Input data:
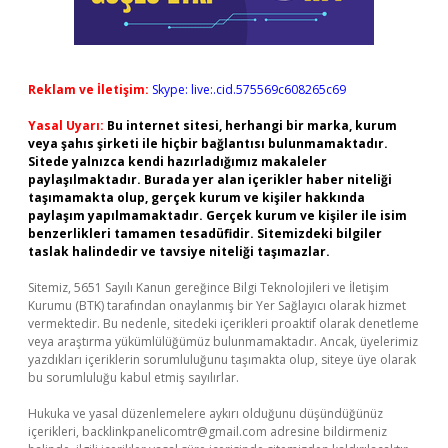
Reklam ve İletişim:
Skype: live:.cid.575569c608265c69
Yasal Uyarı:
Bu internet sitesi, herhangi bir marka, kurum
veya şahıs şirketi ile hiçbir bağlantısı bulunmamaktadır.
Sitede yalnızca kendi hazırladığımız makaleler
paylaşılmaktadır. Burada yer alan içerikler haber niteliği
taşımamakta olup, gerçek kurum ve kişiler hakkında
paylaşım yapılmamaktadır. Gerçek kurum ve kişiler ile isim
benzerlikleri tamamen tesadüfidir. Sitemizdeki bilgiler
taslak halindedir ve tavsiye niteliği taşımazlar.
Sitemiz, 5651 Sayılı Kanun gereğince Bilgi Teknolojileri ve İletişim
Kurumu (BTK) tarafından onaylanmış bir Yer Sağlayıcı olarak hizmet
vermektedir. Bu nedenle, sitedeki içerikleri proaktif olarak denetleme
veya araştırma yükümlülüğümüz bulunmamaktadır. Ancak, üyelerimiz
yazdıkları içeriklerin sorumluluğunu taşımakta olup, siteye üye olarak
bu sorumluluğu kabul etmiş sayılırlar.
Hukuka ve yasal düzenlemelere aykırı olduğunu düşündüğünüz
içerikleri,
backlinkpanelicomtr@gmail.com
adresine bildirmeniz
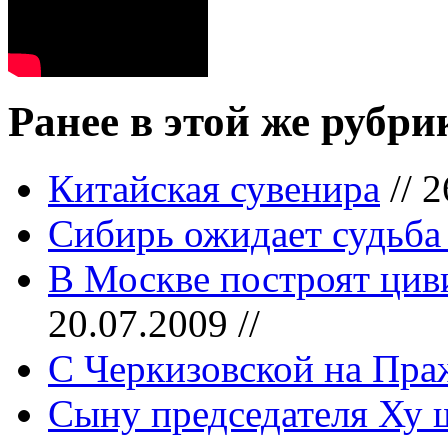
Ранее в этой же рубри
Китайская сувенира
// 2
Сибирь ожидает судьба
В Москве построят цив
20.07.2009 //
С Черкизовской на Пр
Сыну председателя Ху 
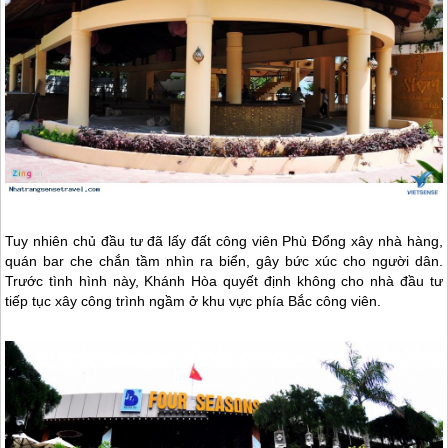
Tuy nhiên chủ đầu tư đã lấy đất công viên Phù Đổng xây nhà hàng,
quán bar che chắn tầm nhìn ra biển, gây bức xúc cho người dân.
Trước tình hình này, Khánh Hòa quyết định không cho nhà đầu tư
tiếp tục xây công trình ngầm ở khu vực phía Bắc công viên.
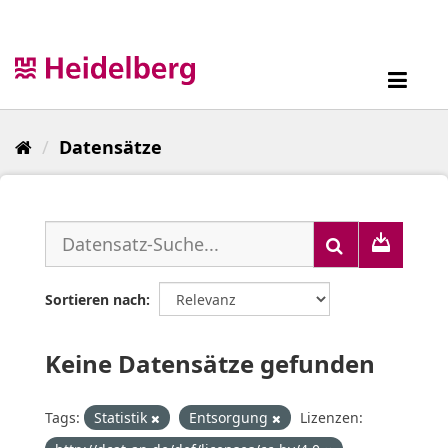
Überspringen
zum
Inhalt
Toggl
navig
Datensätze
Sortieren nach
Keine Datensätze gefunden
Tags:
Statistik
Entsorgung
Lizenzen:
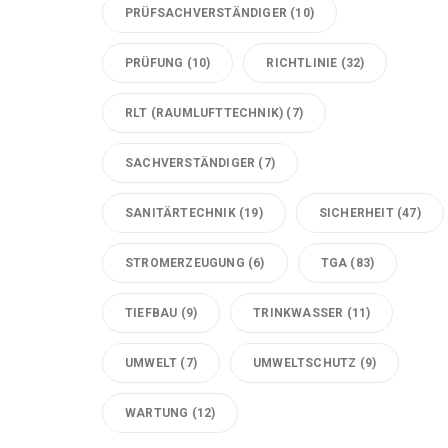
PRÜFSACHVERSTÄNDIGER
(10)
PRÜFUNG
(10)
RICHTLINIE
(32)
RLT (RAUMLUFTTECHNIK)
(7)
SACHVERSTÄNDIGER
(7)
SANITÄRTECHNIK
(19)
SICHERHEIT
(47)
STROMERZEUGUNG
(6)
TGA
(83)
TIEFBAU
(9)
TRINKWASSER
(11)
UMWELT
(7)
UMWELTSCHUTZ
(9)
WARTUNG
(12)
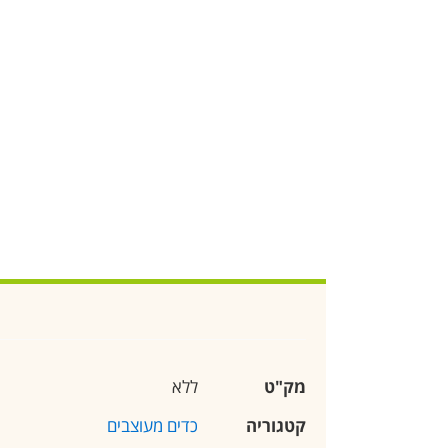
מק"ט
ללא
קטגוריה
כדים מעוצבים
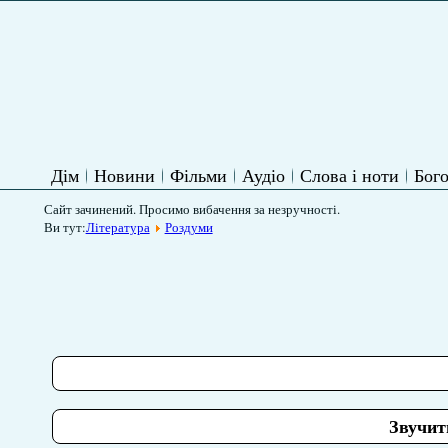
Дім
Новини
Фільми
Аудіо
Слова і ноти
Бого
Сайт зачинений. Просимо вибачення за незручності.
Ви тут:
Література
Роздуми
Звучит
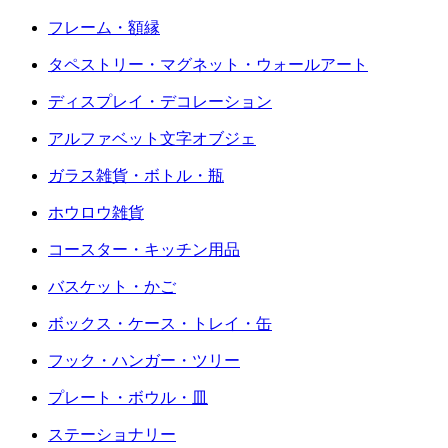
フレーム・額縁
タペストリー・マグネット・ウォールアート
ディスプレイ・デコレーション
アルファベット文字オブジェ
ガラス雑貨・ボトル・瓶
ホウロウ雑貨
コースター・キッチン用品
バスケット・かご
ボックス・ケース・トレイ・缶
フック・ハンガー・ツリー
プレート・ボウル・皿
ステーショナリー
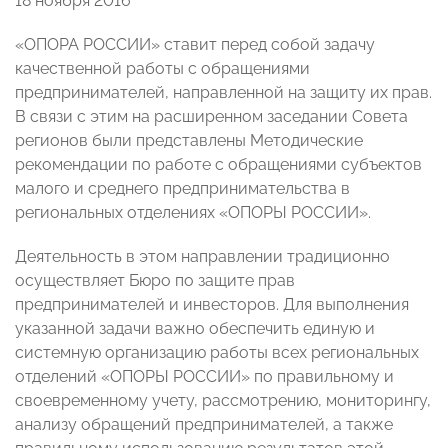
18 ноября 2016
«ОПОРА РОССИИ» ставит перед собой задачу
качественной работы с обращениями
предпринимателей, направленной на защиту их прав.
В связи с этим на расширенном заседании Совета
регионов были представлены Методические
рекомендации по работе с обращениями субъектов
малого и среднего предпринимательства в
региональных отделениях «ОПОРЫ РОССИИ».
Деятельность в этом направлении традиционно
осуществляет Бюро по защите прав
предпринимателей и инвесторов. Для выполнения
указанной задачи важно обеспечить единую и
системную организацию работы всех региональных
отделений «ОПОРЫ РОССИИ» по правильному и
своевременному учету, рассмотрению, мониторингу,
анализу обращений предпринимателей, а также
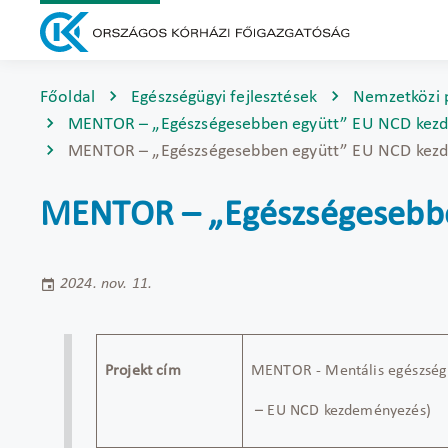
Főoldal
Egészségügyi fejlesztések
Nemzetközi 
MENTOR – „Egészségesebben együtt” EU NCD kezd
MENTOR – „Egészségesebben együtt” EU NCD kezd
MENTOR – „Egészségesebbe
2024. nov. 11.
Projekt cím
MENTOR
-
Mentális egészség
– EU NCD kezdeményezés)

Exercise objective:
From the records, determine the number of lines holding the word "niteliği", and state that number only.

Answer below:
2